BEGIN Exercise materials

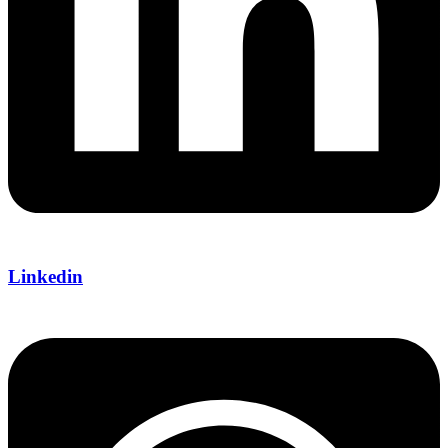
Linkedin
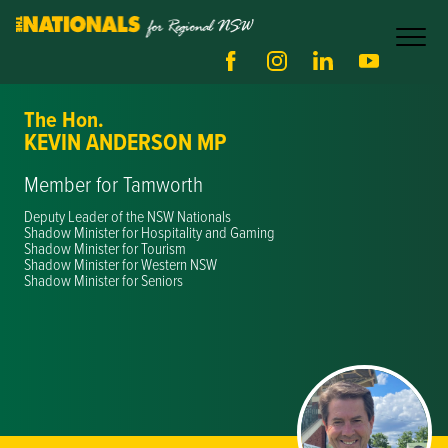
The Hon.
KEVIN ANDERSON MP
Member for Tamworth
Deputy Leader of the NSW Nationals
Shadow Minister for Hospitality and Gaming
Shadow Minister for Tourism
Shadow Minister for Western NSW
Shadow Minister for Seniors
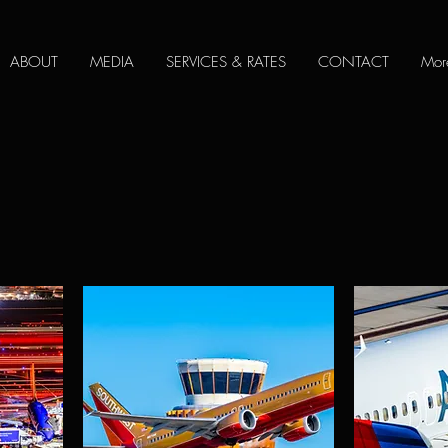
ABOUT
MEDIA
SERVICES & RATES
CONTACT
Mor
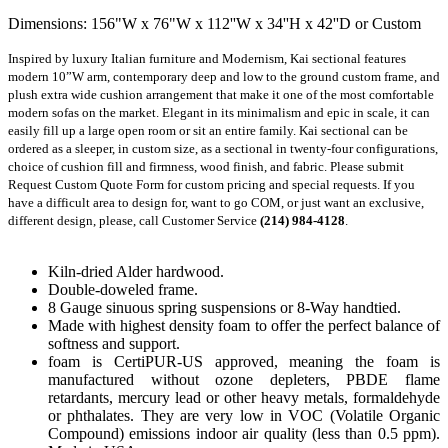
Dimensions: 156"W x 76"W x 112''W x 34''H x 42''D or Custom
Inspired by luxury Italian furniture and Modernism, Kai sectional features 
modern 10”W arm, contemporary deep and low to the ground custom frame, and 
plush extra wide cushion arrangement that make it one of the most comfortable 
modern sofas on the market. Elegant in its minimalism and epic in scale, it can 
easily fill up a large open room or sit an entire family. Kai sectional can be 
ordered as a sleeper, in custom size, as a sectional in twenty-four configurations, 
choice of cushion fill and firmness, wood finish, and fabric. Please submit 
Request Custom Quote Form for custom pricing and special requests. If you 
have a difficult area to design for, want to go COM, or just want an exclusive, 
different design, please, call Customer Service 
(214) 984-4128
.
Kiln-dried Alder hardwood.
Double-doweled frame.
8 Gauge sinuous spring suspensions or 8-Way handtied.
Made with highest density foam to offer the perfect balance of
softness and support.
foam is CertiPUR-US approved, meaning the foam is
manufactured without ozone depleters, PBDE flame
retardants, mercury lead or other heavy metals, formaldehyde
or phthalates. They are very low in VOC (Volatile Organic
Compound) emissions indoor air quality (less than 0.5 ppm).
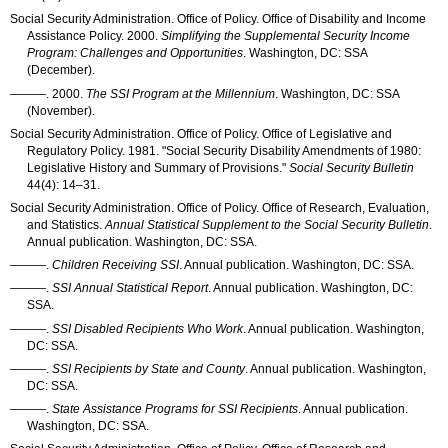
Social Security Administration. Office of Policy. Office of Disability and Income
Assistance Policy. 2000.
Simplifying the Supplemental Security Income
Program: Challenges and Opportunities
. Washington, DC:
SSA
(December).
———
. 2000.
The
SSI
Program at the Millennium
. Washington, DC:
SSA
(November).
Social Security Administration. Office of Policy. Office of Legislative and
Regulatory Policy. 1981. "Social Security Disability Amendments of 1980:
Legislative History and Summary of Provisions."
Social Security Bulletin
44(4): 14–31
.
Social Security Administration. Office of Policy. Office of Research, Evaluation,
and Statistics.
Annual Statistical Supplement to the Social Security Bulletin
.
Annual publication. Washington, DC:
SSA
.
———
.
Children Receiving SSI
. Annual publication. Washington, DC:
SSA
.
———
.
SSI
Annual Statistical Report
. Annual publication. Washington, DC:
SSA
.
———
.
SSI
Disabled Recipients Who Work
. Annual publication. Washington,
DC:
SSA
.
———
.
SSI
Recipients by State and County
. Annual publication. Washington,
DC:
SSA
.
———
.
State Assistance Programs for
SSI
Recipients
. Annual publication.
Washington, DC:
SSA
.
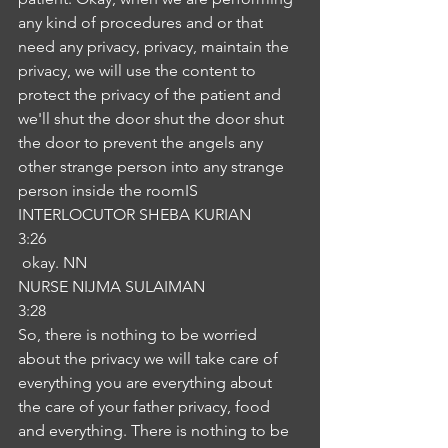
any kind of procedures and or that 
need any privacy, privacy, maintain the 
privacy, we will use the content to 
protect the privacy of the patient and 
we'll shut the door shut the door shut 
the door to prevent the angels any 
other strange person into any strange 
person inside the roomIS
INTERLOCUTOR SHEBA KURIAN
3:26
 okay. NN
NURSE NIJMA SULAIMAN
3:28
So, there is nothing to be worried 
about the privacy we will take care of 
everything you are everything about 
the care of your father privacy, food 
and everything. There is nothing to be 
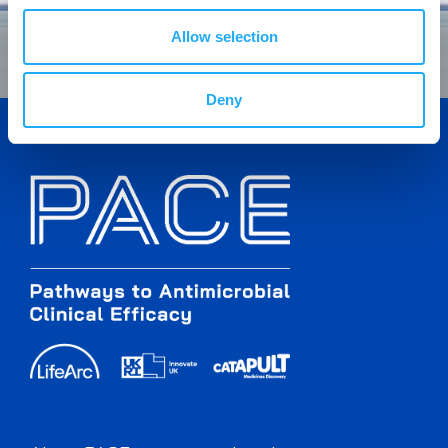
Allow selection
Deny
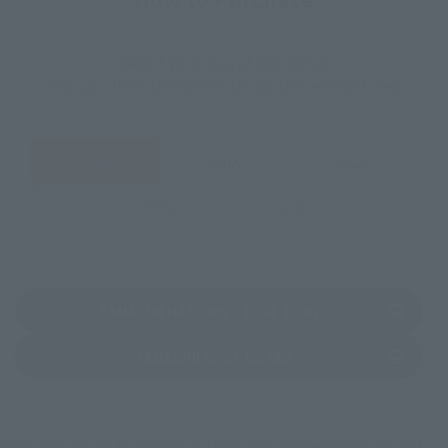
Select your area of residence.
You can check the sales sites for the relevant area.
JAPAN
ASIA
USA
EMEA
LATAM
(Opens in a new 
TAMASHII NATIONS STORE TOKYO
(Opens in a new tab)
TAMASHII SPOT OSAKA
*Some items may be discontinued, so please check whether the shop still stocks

END Exercise materials
BEGIN Exercise materials

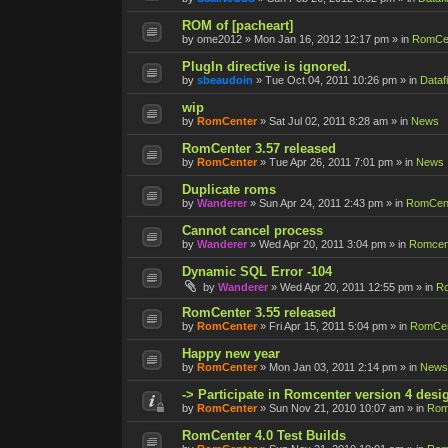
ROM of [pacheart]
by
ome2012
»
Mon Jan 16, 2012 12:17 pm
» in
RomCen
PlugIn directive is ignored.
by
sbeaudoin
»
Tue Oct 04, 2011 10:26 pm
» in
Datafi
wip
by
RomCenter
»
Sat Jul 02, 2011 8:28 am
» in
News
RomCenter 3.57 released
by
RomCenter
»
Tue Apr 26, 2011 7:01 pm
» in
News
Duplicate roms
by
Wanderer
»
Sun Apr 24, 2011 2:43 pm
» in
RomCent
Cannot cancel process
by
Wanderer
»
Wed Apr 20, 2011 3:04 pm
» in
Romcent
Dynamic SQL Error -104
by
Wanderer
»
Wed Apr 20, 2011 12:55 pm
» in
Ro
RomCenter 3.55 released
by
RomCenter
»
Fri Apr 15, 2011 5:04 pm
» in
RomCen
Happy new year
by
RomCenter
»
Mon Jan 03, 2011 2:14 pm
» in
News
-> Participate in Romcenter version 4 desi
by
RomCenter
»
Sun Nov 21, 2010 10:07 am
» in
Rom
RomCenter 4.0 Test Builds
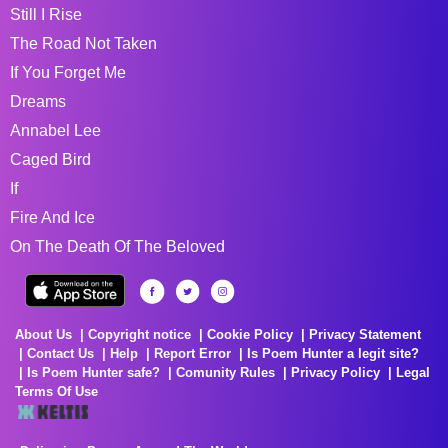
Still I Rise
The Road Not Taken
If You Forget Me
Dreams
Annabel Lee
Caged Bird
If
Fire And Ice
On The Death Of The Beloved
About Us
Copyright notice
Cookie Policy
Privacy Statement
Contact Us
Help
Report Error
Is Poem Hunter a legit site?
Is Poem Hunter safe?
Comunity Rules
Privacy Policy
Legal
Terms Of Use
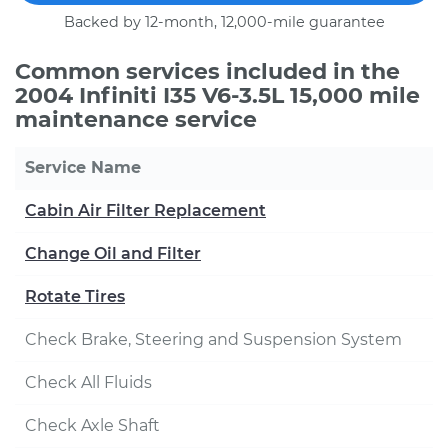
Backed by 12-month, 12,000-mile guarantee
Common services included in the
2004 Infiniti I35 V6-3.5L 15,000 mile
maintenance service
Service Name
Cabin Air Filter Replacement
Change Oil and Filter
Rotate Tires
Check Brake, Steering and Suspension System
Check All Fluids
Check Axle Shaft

END Exercise materials
BEGIN Exercise materials

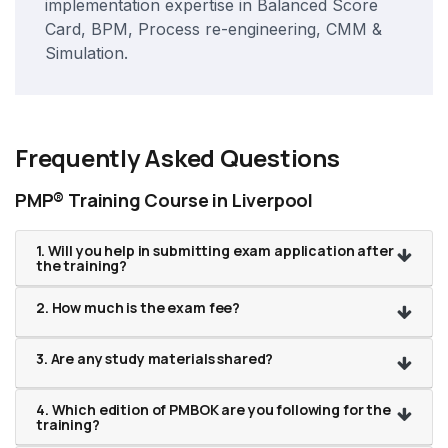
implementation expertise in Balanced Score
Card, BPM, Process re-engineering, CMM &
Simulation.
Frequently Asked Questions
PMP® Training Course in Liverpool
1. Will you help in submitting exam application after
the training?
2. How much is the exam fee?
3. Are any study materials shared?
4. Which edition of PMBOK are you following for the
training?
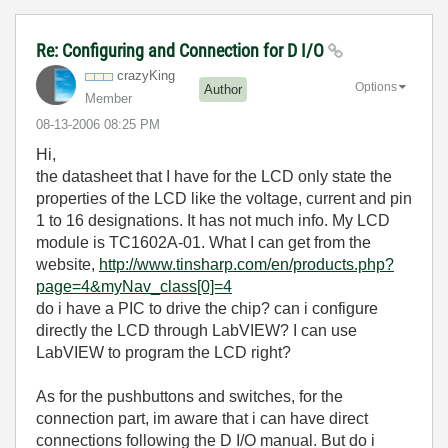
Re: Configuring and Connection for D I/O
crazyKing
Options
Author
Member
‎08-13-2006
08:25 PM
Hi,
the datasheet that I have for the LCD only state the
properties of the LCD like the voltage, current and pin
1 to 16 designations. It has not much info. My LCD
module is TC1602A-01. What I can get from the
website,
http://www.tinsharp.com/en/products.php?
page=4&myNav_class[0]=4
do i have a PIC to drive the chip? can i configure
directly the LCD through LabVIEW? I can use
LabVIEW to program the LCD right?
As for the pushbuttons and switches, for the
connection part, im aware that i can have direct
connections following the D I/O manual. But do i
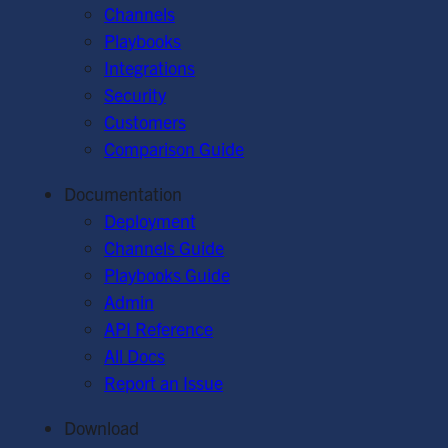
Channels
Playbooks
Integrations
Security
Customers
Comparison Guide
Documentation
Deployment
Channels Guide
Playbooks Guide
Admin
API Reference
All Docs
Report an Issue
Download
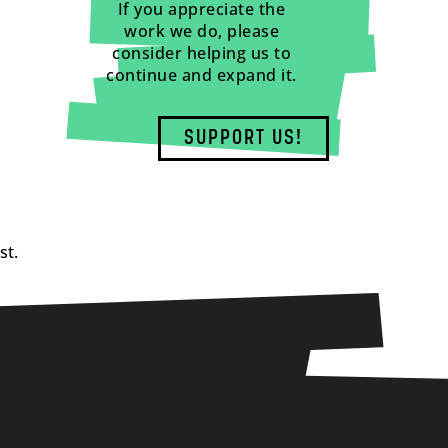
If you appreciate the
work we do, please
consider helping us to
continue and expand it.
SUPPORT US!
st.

END Exercise materials

What needs to be done
Starting at the line above that holds "RomCenter 3.55 released", return each line up to and including the one that holds "Check Axle Shaft", exactly as written, minus any pictures.

Output of the exercise
RomCenter 3.55 released
by
RomCenter
»
Fri Apr 15, 2011 5:04 pm
» in
RomCen
Happy new year
by
RomCenter
»
Mon Jan 03, 2011 2:14 pm
» in
News
-> Participate in Romcenter version 4 desi
by
RomCenter
»
Sun Nov 21, 2010 10:07 am
» in
Rom
RomCenter 4.0 Test Builds
Still I Rise
The Road Not Taken
If You Forget Me
Dreams
Annabel Lee
Caged Bird
If
Fire And Ice
On The Death Of The Beloved
About Us
Copyright notice
Cookie Policy
Privacy Statement
Contact Us
Help
Report Error
Is Poem Hunter a legit site?
Is Poem Hunter safe?
Comunity Rules
Privacy Policy
Legal
Terms Of Use
Backed by 12-month, 12,000-mile guarantee
Common services included in the
2004 Infiniti I35 V6-3.5L 15,000 mile
maintenance service
Service Name
Cabin Air Filter Replacement
Change Oil and Filter
Rotate Tires
Check Brake, Steering and Suspension System
Check All Fluids
Check Axle Shaft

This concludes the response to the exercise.